- _PROBLEM DETAILS_: Pull every line containing "статусом" from the data.

(SOURCE DATA begins)

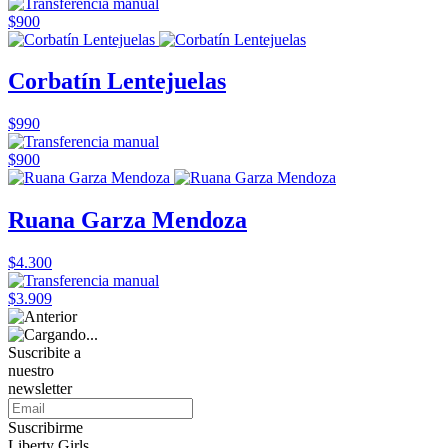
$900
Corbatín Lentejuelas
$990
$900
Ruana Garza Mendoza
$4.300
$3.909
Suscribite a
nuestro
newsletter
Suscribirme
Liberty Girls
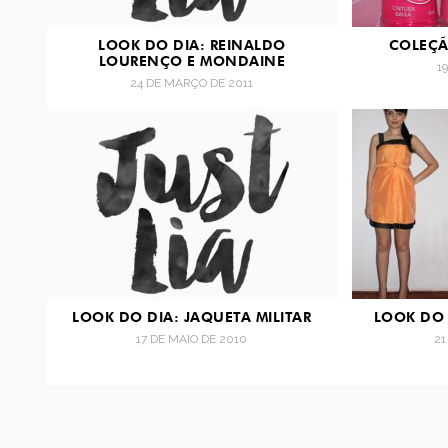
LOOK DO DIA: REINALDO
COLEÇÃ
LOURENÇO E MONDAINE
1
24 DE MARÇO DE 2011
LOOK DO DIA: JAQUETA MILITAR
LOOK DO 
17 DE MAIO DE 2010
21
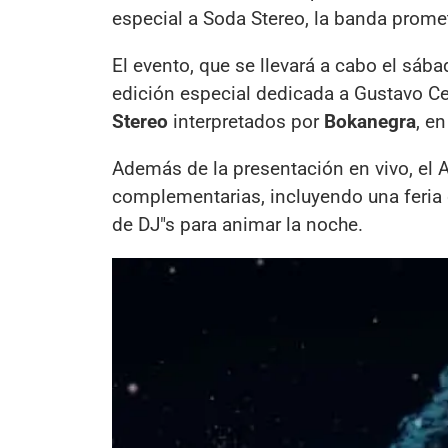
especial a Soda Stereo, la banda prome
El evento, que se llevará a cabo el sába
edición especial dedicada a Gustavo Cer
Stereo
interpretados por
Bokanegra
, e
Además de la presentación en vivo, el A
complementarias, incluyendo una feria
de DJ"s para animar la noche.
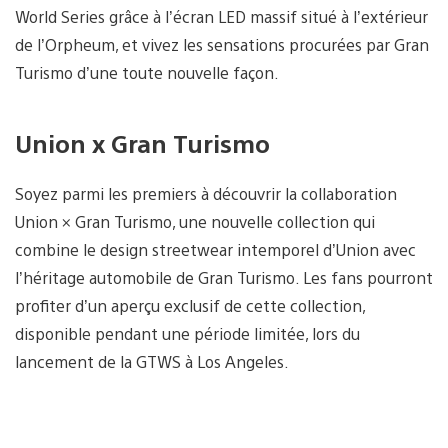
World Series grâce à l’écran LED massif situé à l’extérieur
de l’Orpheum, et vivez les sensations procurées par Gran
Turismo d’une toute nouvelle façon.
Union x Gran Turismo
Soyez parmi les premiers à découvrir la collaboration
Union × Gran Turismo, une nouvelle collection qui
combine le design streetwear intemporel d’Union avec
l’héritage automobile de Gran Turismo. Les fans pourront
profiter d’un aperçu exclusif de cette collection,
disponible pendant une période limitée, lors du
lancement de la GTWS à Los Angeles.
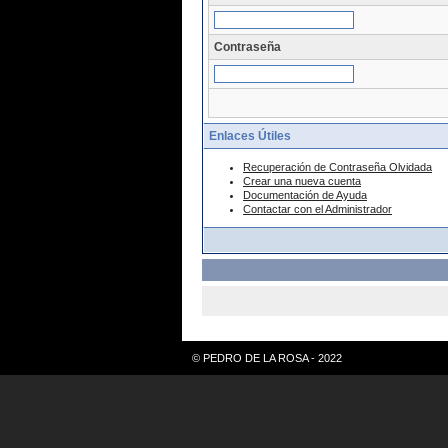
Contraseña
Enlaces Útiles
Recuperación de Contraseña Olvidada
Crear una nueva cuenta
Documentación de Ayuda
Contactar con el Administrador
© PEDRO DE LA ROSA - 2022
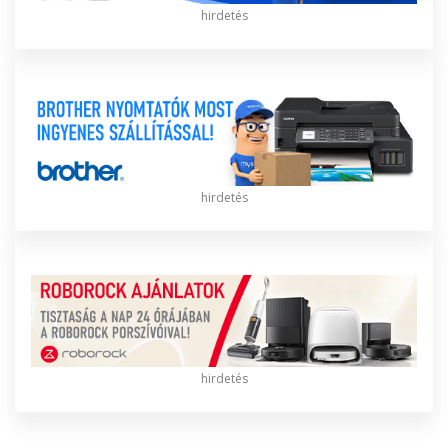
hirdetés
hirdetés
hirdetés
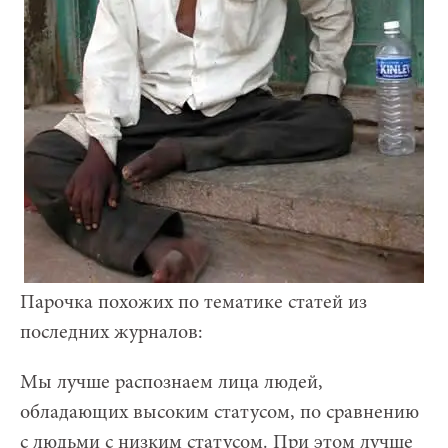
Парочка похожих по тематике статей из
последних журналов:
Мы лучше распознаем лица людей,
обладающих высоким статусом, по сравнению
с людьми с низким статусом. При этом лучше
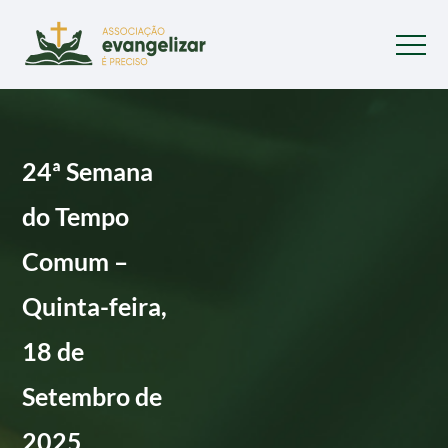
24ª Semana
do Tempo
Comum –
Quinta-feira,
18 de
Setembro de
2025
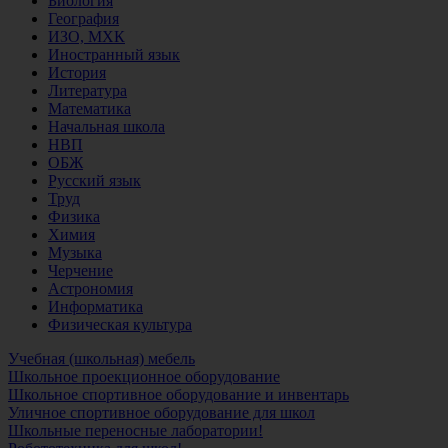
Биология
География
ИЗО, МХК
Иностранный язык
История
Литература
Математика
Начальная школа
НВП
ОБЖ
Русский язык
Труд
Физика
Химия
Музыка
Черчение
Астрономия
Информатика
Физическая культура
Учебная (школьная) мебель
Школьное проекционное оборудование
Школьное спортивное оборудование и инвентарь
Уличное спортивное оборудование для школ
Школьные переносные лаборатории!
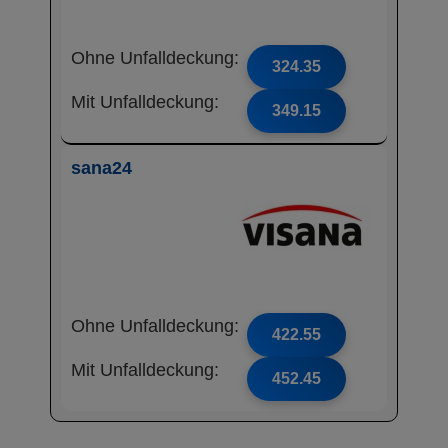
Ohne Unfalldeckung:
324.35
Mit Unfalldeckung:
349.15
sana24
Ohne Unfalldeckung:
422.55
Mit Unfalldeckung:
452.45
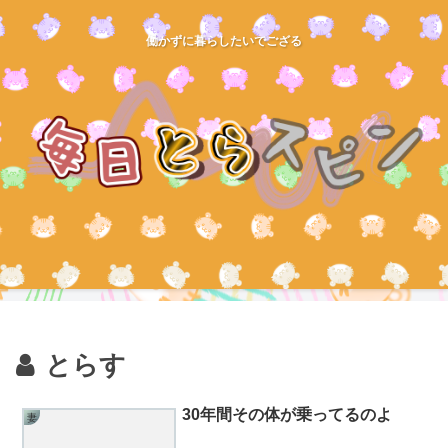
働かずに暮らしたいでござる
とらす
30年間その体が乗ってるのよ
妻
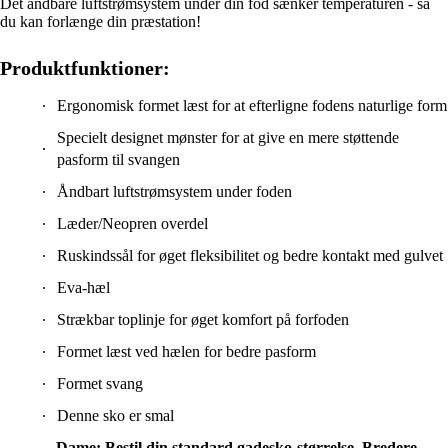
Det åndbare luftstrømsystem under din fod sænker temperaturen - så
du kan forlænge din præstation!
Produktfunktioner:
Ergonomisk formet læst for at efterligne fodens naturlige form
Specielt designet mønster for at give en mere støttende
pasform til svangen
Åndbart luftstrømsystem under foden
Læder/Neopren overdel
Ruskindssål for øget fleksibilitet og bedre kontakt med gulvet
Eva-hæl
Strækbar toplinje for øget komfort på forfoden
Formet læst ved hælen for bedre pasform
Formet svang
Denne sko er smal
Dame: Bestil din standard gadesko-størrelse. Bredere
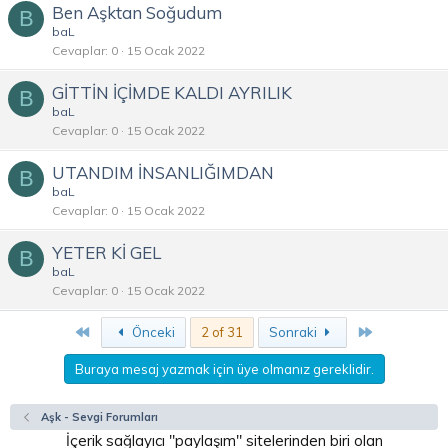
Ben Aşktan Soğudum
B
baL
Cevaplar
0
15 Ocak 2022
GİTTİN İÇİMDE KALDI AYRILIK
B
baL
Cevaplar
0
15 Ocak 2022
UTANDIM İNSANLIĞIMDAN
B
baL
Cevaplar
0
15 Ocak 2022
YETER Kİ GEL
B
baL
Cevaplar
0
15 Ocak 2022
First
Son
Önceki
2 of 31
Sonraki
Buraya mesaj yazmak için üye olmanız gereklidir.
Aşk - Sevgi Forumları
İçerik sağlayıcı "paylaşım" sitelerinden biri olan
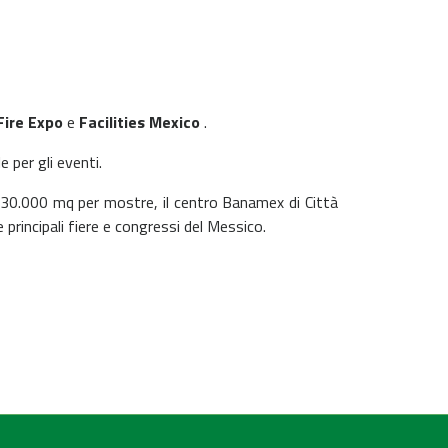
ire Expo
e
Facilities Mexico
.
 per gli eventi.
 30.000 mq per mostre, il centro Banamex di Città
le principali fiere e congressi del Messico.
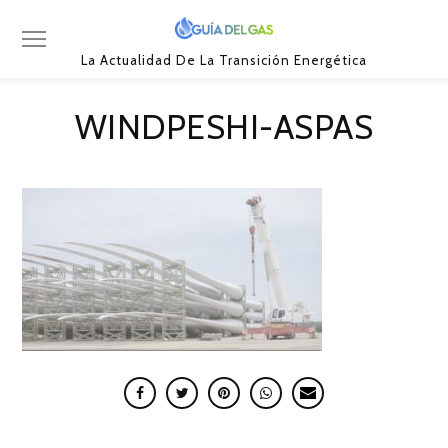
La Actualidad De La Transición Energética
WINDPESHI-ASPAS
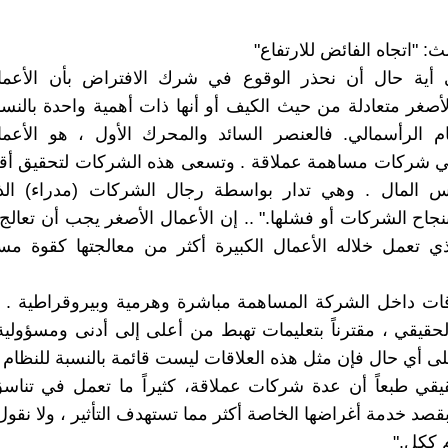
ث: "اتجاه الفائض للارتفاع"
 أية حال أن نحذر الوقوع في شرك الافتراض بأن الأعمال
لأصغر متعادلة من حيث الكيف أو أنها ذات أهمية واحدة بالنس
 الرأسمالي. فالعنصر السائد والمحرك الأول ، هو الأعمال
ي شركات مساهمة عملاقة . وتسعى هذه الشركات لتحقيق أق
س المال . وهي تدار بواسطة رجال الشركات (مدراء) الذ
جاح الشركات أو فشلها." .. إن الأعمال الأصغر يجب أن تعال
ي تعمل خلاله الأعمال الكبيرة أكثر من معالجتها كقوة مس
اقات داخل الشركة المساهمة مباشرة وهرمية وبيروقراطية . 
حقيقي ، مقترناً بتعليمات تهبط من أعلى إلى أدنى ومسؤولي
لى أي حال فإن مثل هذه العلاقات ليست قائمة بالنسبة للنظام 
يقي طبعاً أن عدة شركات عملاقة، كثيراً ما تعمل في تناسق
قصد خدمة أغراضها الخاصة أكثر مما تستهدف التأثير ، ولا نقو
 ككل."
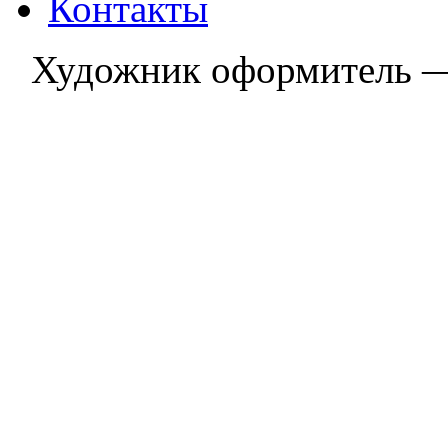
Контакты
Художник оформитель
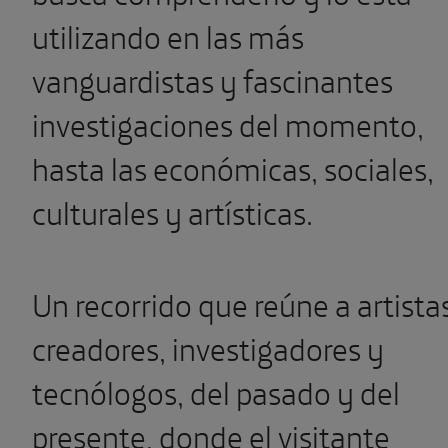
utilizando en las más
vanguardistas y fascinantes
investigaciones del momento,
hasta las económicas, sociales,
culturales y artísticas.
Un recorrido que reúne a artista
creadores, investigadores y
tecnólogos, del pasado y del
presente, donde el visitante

(SOURCE DATA ends)

- _OUTPUT FOR THIS EXERCISE_:
обладающих высоким статусом, по сравнению
с людьми с низким статусом. При этом лучше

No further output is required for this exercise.